Appellees, under plaintiff's allegations, did not park but stopped temporarily for a necessary purpose, with no intent to break the continuity of their travel. Immediately after they stopped, so plaintiff alleges, the Ward car, being operated "at a dangerous rate of speed into said smoke and fog," collided with the Sauls car; and immediately thereafter the Nance car, being operated "at a high, dangerous and excessive rate of speed into said smoke and fog," collided with the Ward car. Under these circumstances, it does not appear that appellees had time to park on the shoulder if they had attempted to do so. Moreover, assuming the shoulder of the road afforded ample space for parking, if appellees were required to stop at one of those (alleged) "points" where their vision was "altogether destroyed" they could have seen the shoulder no better than the road, if as well.

Under a well established rule, appellees were under no duty to anticipate that the drivers of other cars overtaking them would so operate their cars that they could not stop them after they observed or should have observed the presence of appellees' cars on the highway. Skinner v. Evans, supra.
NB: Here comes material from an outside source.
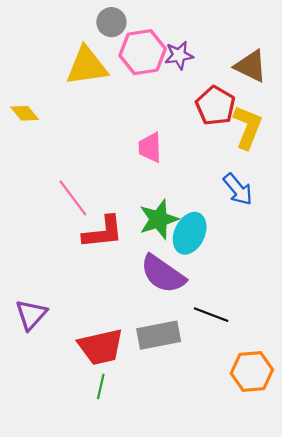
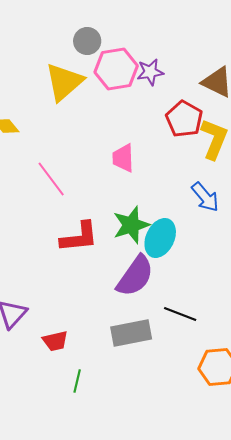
yellow triangle: (87, 66) -> (64, 82), turned -33
pink line: (73, 198) -> (51, 179), moved
purple semicircle: (163, 274) -> (135, 276), turned -90
red trapezoid: (101, 347) -> (55, 341), moved, size x0.6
Indeed, it would seem reasonable that appellees should anticipate that such drivers would do as they had done, that is, drive with the same care and caution they had exercised.

Appellant emphasizes the allegations that each appellee drove from a place of safety on said highway into a place in which he had little or no vision in disregard of his own safety and the safety of others. But the facts alleged are that appellees drove "for some distance" upon that portion of the highway affected by the smoke and fog; and that, in doing so, they were able to see the cars ahead sufficiently to enable them, by keeping a proper lookout and by keeping their cars under proper control, to stop when necessary without collision or injury to others on the highway.

The facts alleged fail to disclose that appellees proceeded otherwise than in a slow and careful manner. When the car in front stopped, each appellee stopped. Their actions reflect close observations and careful driving. The presence of their cars on the highway, operated in a lawful manner, under control, on the right and proper side of the highway, and stopping when occasion required, must be regarded as circumstances of the ensuing collisions rather than as a proximate cause thereof. Henderson v. Henderson, 239 N.C. 487, 80 S.E.2d 383, and cases cited.

We refrain from discussing questions relating to the negligence of defendants who are not parties to this appeal. Suffice it to say, the allegations of fact *766 made by plaintiff, liberally construed in her favor, are insufficient to state a cause of action for actionable negligence as to defendants Marks and Sauls. Hence, the judgment sustaining their demurrers is

Affirmed.

DEVIN, J., took no part in the consideration or decision of this case.